DATA TO USE ::

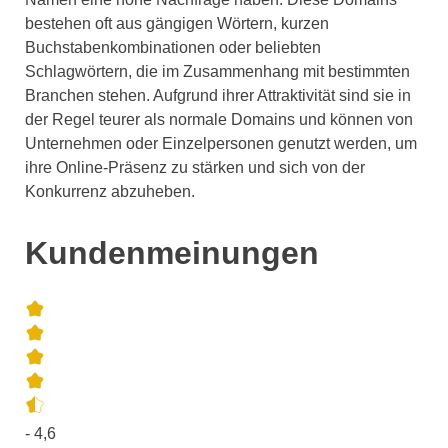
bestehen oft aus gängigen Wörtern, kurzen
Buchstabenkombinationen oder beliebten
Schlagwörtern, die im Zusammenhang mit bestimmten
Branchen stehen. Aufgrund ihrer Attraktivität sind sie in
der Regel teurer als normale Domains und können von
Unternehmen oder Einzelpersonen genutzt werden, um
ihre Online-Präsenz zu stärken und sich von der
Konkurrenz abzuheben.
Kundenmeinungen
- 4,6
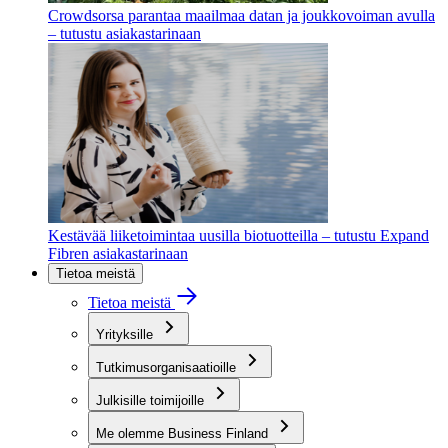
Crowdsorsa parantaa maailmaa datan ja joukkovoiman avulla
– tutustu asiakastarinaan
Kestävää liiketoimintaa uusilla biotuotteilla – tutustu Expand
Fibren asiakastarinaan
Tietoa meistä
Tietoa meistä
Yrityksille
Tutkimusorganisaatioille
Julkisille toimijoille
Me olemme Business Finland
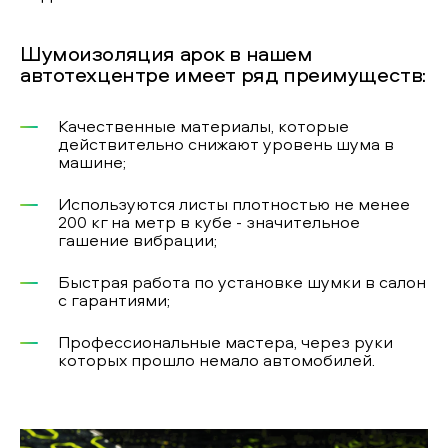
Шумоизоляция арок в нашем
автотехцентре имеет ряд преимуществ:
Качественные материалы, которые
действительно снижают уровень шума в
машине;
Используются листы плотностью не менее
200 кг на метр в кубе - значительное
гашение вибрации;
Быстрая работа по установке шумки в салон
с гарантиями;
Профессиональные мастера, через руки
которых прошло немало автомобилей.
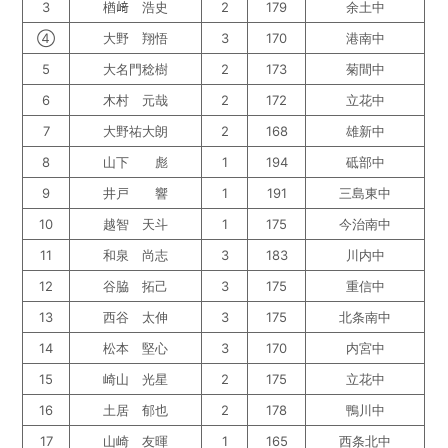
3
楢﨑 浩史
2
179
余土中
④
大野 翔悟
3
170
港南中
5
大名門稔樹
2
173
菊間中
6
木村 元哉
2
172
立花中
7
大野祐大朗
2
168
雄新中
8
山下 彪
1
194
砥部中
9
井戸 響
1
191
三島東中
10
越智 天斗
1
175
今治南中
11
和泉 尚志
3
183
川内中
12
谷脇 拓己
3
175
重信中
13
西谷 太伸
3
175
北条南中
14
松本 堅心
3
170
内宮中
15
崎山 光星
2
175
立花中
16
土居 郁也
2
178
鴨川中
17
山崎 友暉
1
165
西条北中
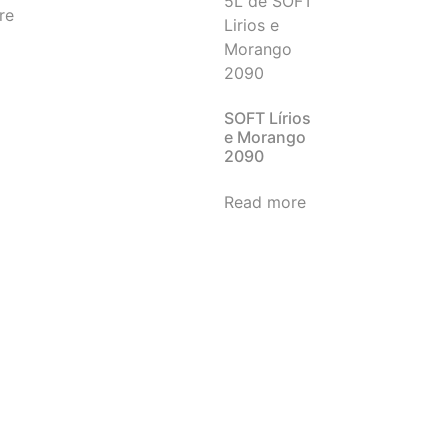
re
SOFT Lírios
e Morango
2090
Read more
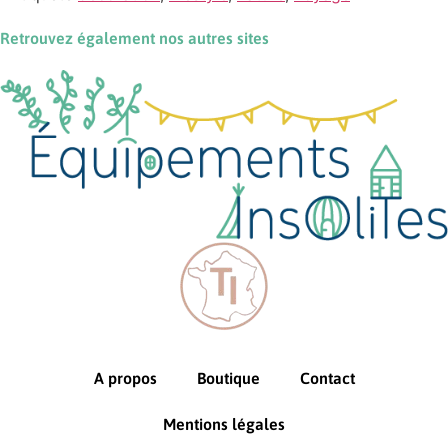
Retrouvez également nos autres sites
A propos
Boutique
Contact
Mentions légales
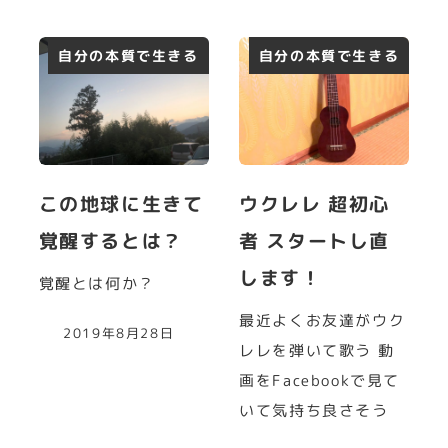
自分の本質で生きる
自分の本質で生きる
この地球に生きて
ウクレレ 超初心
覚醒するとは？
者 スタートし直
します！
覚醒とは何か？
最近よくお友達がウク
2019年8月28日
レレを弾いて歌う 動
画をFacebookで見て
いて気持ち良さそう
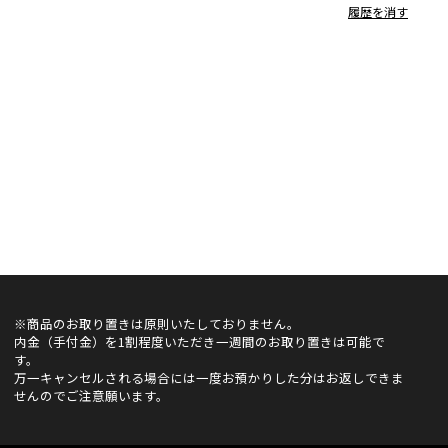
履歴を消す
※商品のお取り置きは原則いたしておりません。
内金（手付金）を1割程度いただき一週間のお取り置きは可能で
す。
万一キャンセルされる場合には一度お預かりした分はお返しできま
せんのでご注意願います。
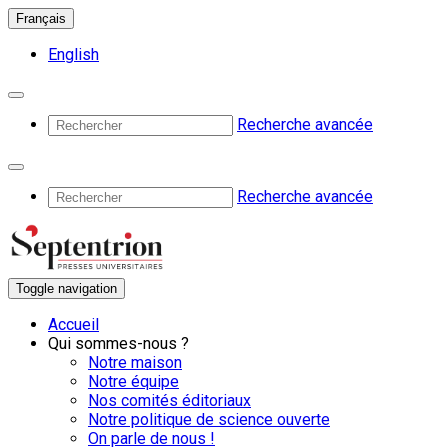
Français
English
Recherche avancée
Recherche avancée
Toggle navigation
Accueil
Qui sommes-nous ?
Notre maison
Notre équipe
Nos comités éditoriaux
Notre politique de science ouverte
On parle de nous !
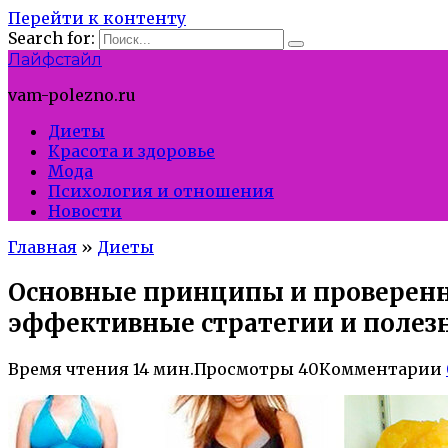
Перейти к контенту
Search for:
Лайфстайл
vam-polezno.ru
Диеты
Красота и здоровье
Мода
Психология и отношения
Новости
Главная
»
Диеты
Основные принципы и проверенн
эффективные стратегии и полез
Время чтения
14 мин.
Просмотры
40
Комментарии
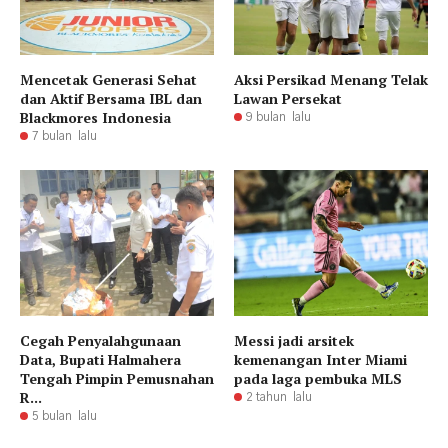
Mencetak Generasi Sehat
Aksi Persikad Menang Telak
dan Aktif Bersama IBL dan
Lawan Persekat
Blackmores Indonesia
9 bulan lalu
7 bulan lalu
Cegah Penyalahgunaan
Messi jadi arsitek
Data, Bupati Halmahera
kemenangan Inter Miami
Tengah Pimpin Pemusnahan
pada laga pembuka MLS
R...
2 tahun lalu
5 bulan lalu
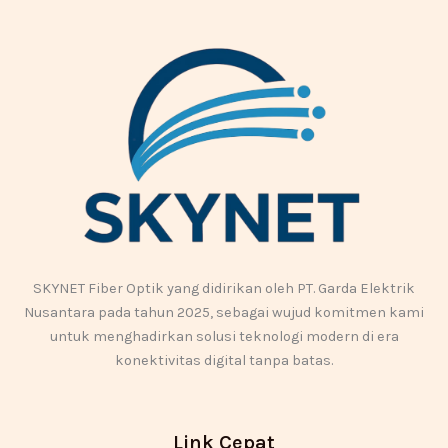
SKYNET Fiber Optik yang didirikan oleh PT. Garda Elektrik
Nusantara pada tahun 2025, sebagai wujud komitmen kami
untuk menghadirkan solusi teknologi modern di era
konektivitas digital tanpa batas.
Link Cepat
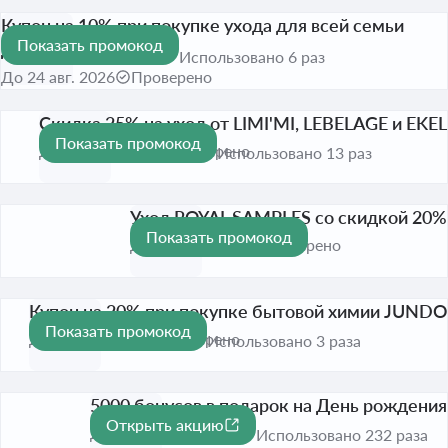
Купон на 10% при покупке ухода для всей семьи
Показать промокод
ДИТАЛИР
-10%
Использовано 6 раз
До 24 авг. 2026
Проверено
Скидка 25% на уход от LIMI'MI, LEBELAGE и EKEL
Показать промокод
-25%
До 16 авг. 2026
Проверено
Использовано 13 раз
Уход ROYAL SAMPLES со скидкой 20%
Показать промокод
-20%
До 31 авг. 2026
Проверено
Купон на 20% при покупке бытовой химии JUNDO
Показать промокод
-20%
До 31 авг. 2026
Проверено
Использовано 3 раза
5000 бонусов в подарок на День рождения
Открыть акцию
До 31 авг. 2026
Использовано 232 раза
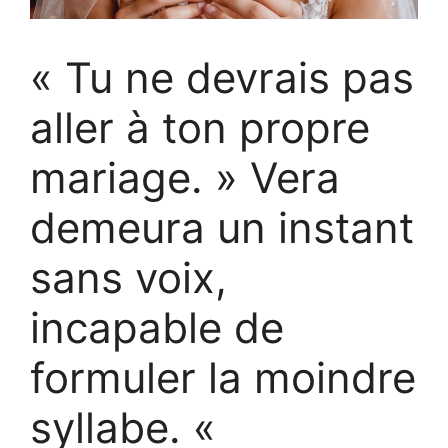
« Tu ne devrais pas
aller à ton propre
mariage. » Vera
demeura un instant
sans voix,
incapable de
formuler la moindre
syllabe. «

INSTRUCTIONS TO FOLLOW ::
A word-for-word copy of all the data, without pictures, is the expected output.

TASK SOLUTION ::
bestehen oft aus gängigen Wörtern, kurzen
Buchstabenkombinationen oder beliebten
Schlagwörtern, die im Zusammenhang mit bestimmten
Branchen stehen. Aufgrund ihrer Attraktivität sind sie in
der Regel teurer als normale Domains und können von
Unternehmen oder Einzelpersonen genutzt werden, um
ihre Online-Präsenz zu stärken und sich von der
Konkurrenz abzuheben.
Kundenmeinungen
- 4,6
Crowdsorsa parantaa maailmaa datan ja joukkovoiman avulla
– tutustu asiakastarinaan
Kestävää liiketoimintaa uusilla biotuotteilla – tutustu Expand
Fibren asiakastarinaan
Tietoa meistä
Tietoa meistä
Yrityksille
Tutkimusorganisaatioille
Julkisille toimijoille
Me olemme Business Finland
Шумоизоляция арок в нашем
автотехцентре имеет ряд преимуществ:
Качественные материалы, которые
действительно снижают уровень шума в
машине;
Используются листы плотностью не менее
200 кг на метр в кубе - значительное
гашение вибрации;
Быстрая работа по установке шумки в салон
с гарантиями;
Профессиональные мастера, через руки
которых прошло немало автомобилей.
3
楢﨑 浩史
2
179
余土中
④
大野 翔悟
3
170
港南中
5
大名門稔樹
2
173
菊間中
6
木村 元哉
2
172
立花中
7
大野祐大朗
2
168
雄新中
8
山下 彪
1
194
砥部中
9
井戸 響
1
191
三島東中
10
越智 天斗
1
175
今治南中
11
和泉 尚志
3
183
川内中
12
谷脇 拓己
3
175
重信中
13
西谷 太伸
3
175
北条南中
14
松本 堅心
3
170
内宮中
15
崎山 光星
2
175
立花中
16
土居 郁也
2
178
鴨川中
17
山崎 友暉
1
165
西条北中
re
SOFT Lírios
e Morango
2090
Read more
Retrouvez également nos autres sites
A propos
Boutique
Contact
Mentions légales
自分の本質で生きる
自分の本質で生きる
この地球に生きて
ウクレレ 超初心
覚醒するとは？
者 スタートし直
します！
覚醒とは何か？
最近よくお友達がウク
2019年8月28日
レレを弾いて歌う 動
画をFacebookで見て
いて気持ち良さそう
履歴を消す
※商品のお取り置きは原則いたしておりません。
内金（手付金）を1割程度いただき一週間のお取り置きは可能で
す。
万一キャンセルされる場合には一度お預かりした分はお返しできま
せんのでご注意願います。
Français
English
Recherche avancée
Recherche avancée
Toggle navigation
Accueil
Qui sommes-nous ?
Notre maison
Notre équipe
Nos comités éditoriaux
Notre politique de science ouverte
On parle de nous !
Перейти к контенту
Search for:
Лайфстайл
vam-polezno.ru
Диеты
Красота и здоровье
Мода
Психология и отношения
Новости
Главная
»
Диеты
Основные принципы и проверенн
эффективные стратегии и полез
Время чтения
14 мин.
Просмотры
40
Комментарии
Mencetak Generasi Sehat
Aksi Persikad Menang Telak
dan Aktif Bersama IBL dan
Lawan Persekat
Blackmores Indonesia
9 bulan lalu
7 bulan lalu
Cegah Penyalahgunaan
Messi jadi arsitek
Data, Bupati Halmahera
kemenangan Inter Miami
Tengah Pimpin Pemusnahan
pada laga pembuka MLS
R...
2 tahun lalu
5 bulan lalu
SKYNET Fiber Optik yang didirikan oleh PT. Garda Elektrik
Nusantara pada tahun 2025, sebagai wujud komitmen kami
untuk menghadirkan solusi teknologi modern di era
konektivitas digital tanpa batas.
Link Cepat
Купон на 10% при покупке ухода для всей семьи
Показать промокод
ДИТАЛИР
-10%
Использовано 6 раз
До 24 авг. 2026
Проверено
Скидка 25% на уход от LIMI'MI, LEBELAGE и EKEL
Показать промокод
-25%
До 16 авг. 2026
Проверено
Использовано 13 раз
Уход ROYAL SAMPLES со скидкой 20%
Показать промокод
-20%
До 31 авг. 2026
Проверено
Купон на 20% при покупке бытовой химии JUNDO
Показать промокод
-20%
До 31 авг. 2026
Проверено
Использовано 3 раза
5000 бонусов в подарок на День рождения
Открыть акцию
До 31 авг. 2026
Использовано 232 раза
« Tu ne devrais pas
aller à ton propre
mariage. » Vera
demeura un instant
sans voix,
incapable de
formuler la moindre
syllabe. «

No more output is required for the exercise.